Skill Level
Crunchy Cucumber Asian Salad
Salad
Persian Cucumbers | 4 | |
French Green Beans | 2 Cups | |
Snow Peas | 1.5 Cups |
Sesame Lime Dressing
Fresh Limes | 2 | |
Olive Oil | 5 Tablespoons | |
Vegan Ponzu Sauce | 2 Tablespoons | |
Sugar | 1/2 Teaspoon | |
Toasted Sesame Seeds | 2 teaspoons | |
Salt & Pepper |


If you like a bit of heat add a squeeze of Sriracha to the Dressing.
I use this brand Ponzu sauce but if you are not Vegan they sell pretty good ones at the grocery store, its a step up from Soy Sauce.
- Make the Dressing by whisking all the ingredients together and set aside.
- Bring a pot of salted water to a boil and add the Green Beans & Sugar Snap Peas, cook for about a minute or two, immediately plunge them into a bowl of ice water, this will keep them crisp and green.
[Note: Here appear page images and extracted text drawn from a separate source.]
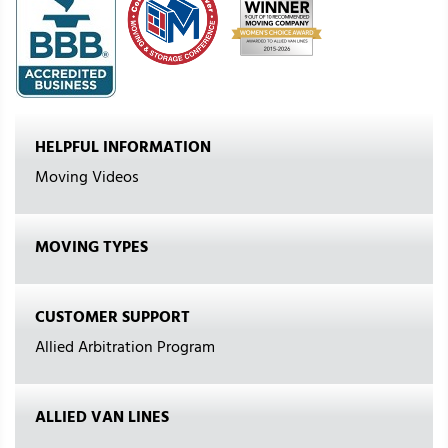
HELPFUL INFORMATION
Moving Videos
MOVING TYPES
CUSTOMER SUPPORT
Allied Arbitration Program
ALLIED VAN LINES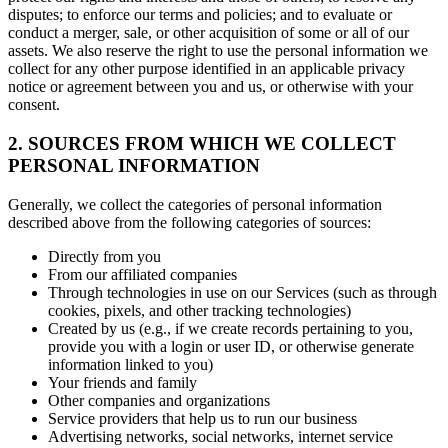
disputes; to enforce our terms and policies; and to evaluate or
conduct a merger, sale, or other acquisition of some or all of our
assets. We also reserve the right to use the personal information we
collect for any other purpose identified in an applicable privacy
notice or agreement between you and us, or otherwise with your
consent.
2. SOURCES FROM WHICH WE COLLECT
PERSONAL INFORMATION
Generally, we collect the categories of personal information
described above from the following categories of sources:
Directly from you
From our affiliated companies
Through technologies in use on our Services (such as through
cookies, pixels, and other tracking technologies)
Created by us (e.g., if we create records pertaining to you,
provide you with a login or user ID, or otherwise generate
information linked to you)
Your friends and family
Other companies and organizations
Service providers that help us to run our business
Advertising networks, social networks, internet service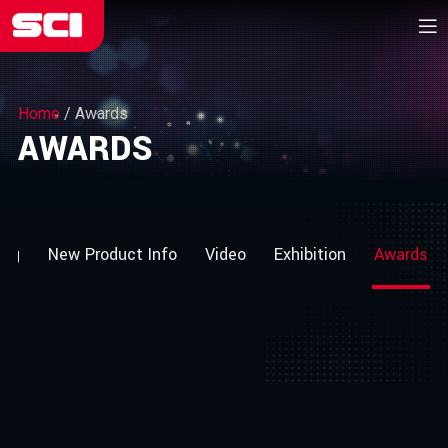
Home
/
Awards
AWARDS
log
New Product Info
Video
Exhibition
Awards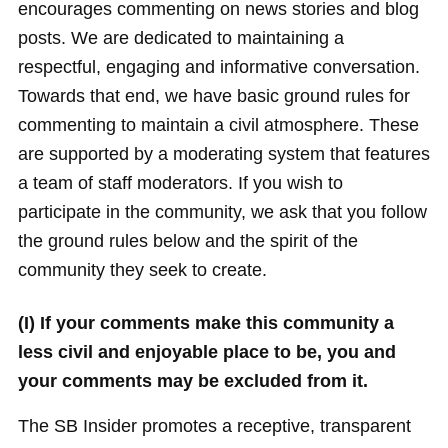
encourages commenting on news stories and blog
posts. We are dedicated to maintaining a
respectful, engaging and informative conversation.
Towards that end, we have basic ground rules for
commenting to maintain a civil atmosphere. These
are supported by a moderating system that features
a team of staff moderators. If you wish to
participate in the community, we ask that you follow
the ground rules below and the spirit of the
community they seek to create.
(I) If your comments make this community a
less civil and enjoyable place to be, you and
your comments may be excluded from it.
The SB Insider promotes a receptive, transparent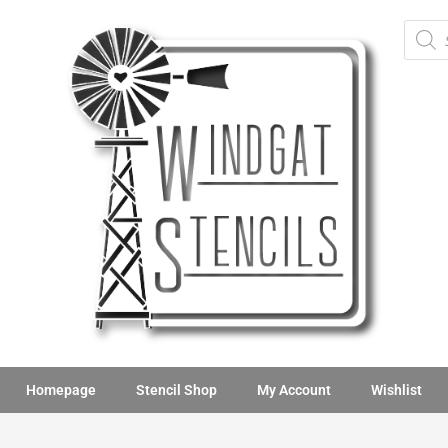
Homepage
Stencil Shop
My Account
Wishlist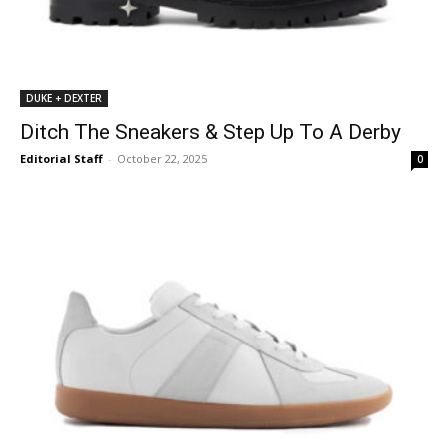
DUKE + DEXTER
Ditch The Sneakers & Step Up To A Derby
Editorial Staff
-
October 22, 2025
0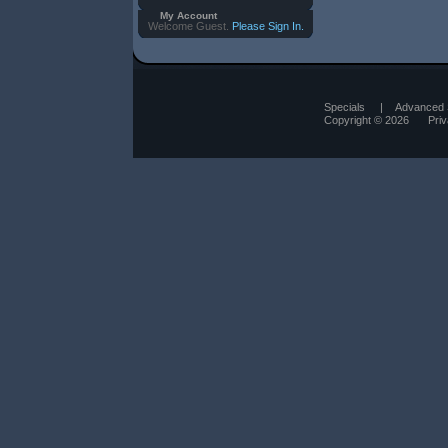
My Account
Welcome Guest.
Please Sign In.
Specials
|
Advanced 
Copyright © 2026
Pri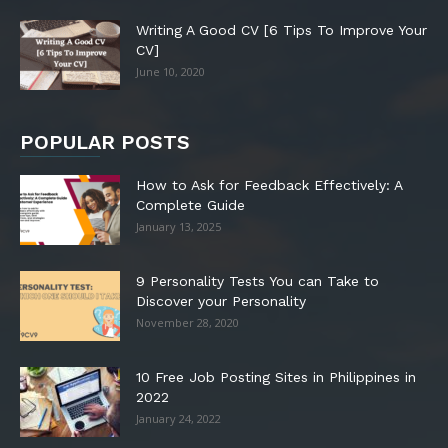
Writing A Good CV [6 Tips To Improve Your
CV]
June 10, 2020
POPULAR POSTS
How to Ask for Feedback Effectively: A
Complete Guide
January 13, 2025
9 Personality Tests You can Take to
Discover your Personality
November 28, 2020
10 Free Job Posting Sites in Philippines in
2022
January 24, 2022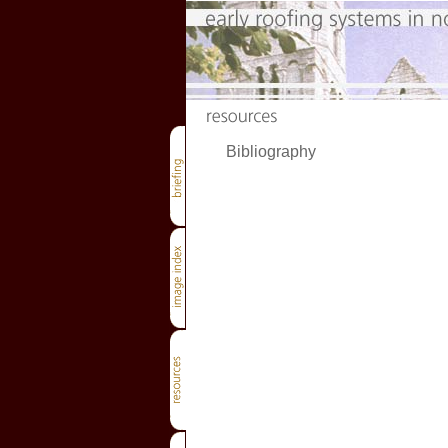
Bibliography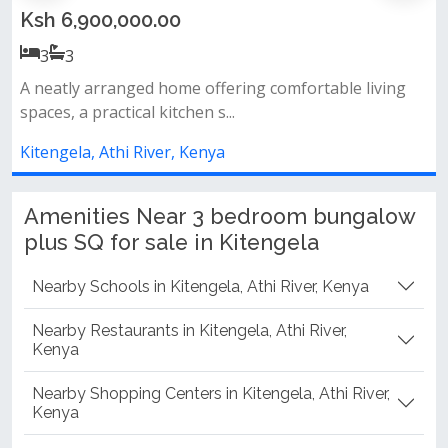
Ksh 7,500,000.00
3
3
 living
Modern design spacious rooms ideal family ho
prime location
Kitengela, Athi River, Kenya
Amenities Near 3 bedroom bungalow
plus SQ for sale in Kitengela
Nearby Schools in Kitengela, Athi River, Kenya
Nearby Restaurants in Kitengela, Athi River,
Kenya
Nearby Shopping Centers in Kitengela, Athi River,
Kenya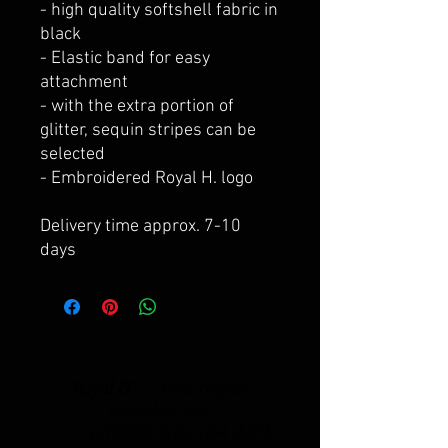
- high quality softshell fabric in
black
- Elastic band for easy
attachment
- with the extra portion of
glitter, sequin stripes can be
selected
- Embroidered Royal H. logo
Delivery time approx. 7-10
days
Royal H. -
Anna Hilgen
centerline 149
_cc781905-5cde-3194 -bb3b-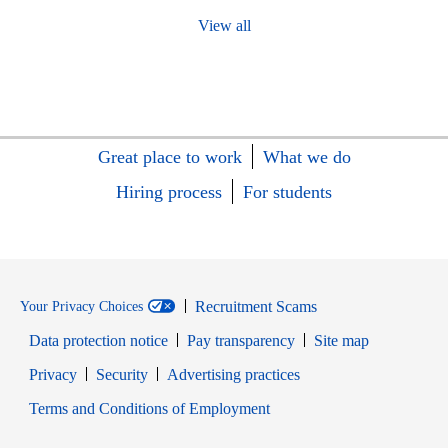
View all
Great place to work
What we do
Hiring process
For students
Recruitment Scams
Your Privacy Choices
Data protection notice
Pay transparency
Site map
Opens in new window
Opens in new window
Privacy
Security
Advertising practices
Opens in new window
Terms and Conditions of Employment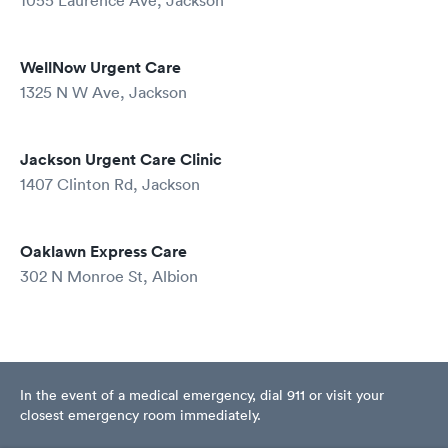
1055 Laurence Ave, Jackson
WellNow Urgent Care
1325 N W Ave, Jackson
Jackson Urgent Care Clinic
1407 Clinton Rd, Jackson
Oaklawn Express Care
302 N Monroe St, Albion
In the event of a medical emergency, dial 911 or visit your
closest emergency room immediately.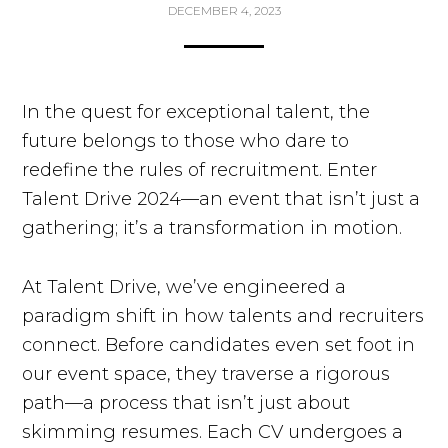
DECEMBER 4, 2023
In the quest for exceptional talent, the
future belongs to those who dare to
redefine the rules of recruitment. Enter
Talent Drive 2024—an event that isn’t just a
gathering; it’s a transformation in motion.
At Talent Drive, we’ve engineered a
paradigm shift in how talents and recruiters
connect. Before candidates even set foot in
our event space, they traverse a rigorous
path—a process that isn’t just about
skimming resumes. Each CV undergoes a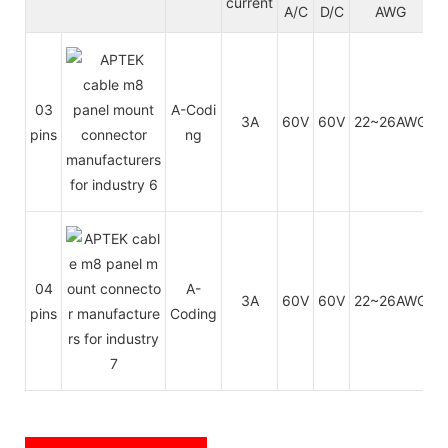
current
A/C
D/C
AWG
03
A-Codi
3A
60V
60V
22~26AWG
0
pins
ng
04
A-
3A
60V
60V
22~26AWG
0
pins
Coding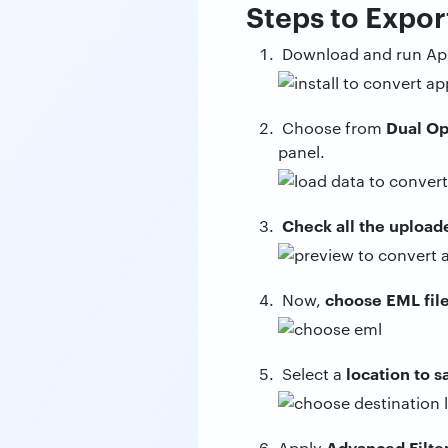
Steps to Expor
Download and run App
Dual Op
Choose from
panel.
Check all the upload
choose EML fil
Now,
location to 
Select a
Advanced Filte
Apply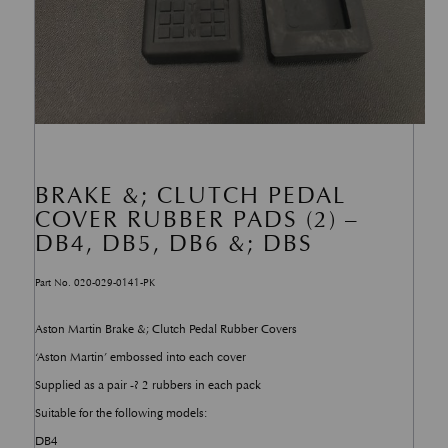
BRAKE &; CLUTCH PEDAL
COVER RUBBER PADS (2) –
DB4, DB5, DB6 &; DBS
Part No. 020-029-0141-PK
Aston Martin Brake &; Clutch Pedal Rubber Covers
‘Aston Martin’ embossed into each cover
Supplied as a pair -? 2 rubbers in each pack
Suitable for the following models:
DB4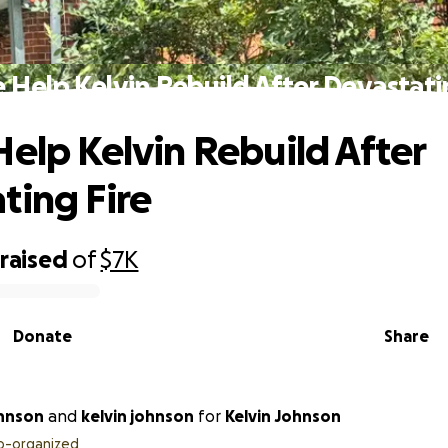
 Help Kelvin Rebuild After Devastati
Help Kelvin Rebuild After
ting Fire
raised
of
$7K
Donate
Share
hnson
and
kelvin johnson
for
Kelvin Johnson
o-organized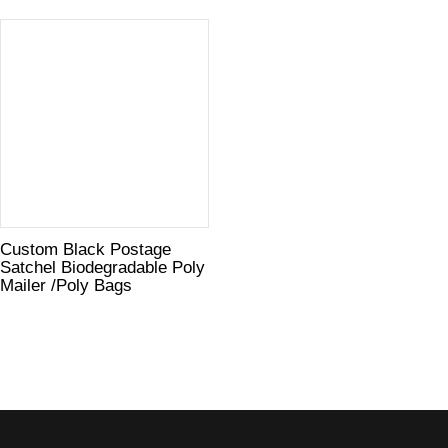
Custom Black Postage
Satchel Biodegradable Poly
Mailer /Poly Bags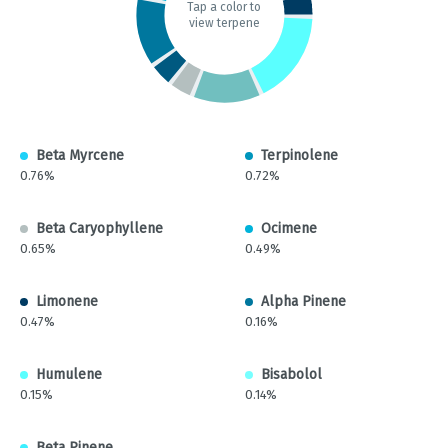
Tap a color to
view terpene
Beta Myrcene
Terpinolene
0.76%
0.72%
Beta Caryophyllene
Ocimene
0.65%
0.49%
Limonene
Alpha Pinene
0.47%
0.16%
Humulene
Bisabolol
0.15%
0.14%
Beta Pinene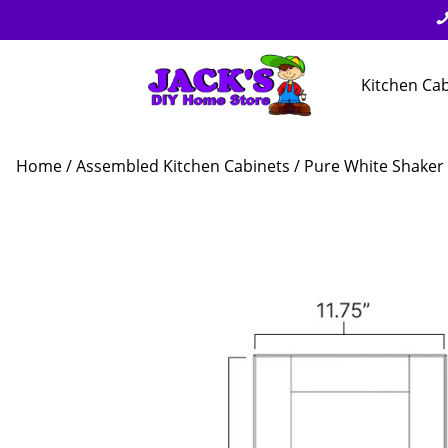
Kitchen Ca
Home
/
Assembled Kitchen Cabinets
/
Pure White Shaker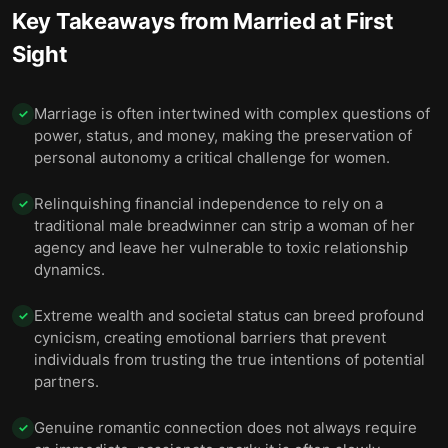
Key Takeaways from
Married at First
Sight
Marriage is often intertwined with complex questions of
✓
power, status, and money, making the preservation of
personal autonomy a critical challenge for women.
Relinquishing financial independence to rely on a
✓
traditional male breadwinner can strip a woman of her
agency and leave her vulnerable to toxic relationship
dynamics.
Extreme wealth and societal status can breed profound
✓
cynicism, creating emotional barriers that prevent
individuals from trusting the true intentions of potential
partners.
Genuine romantic connection does not always require
✓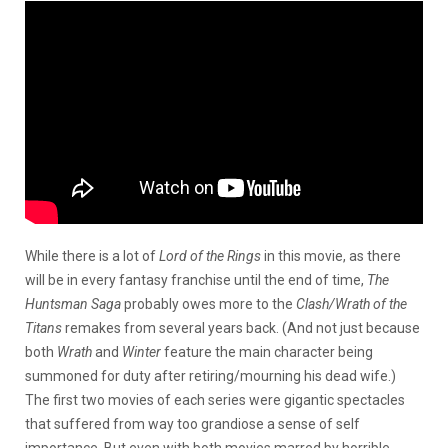
While there is a lot of
Lord of the Rings
in this movie, as there
will be in every fantasy franchise until the end of time,
The
Huntsman Saga
probably owes more to the
Clash/Wrath of the
Titans
remakes from several years back. (And not just because
both
Wrath
and
Winter
feature the main character being
summoned for duty after retiring/mourning his dead wife.)
The first two movies of each series were gigantic spectacles
that suffered from way too grandiose a sense of self
importance. But even with both movies marred by horrible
- Slice the Cucumbers lengthwise and place in another bowl with enough ice & water to cover them. Do the same for the Radishes in a separate bowl as they will turn everything pink. I add a little Vinegar to each bowl.
- Make the dressing by mixing all the ingredients together.
- Drain the Vegetables and assemble them on a platter.
- Drizzle the Dressing over it before serving.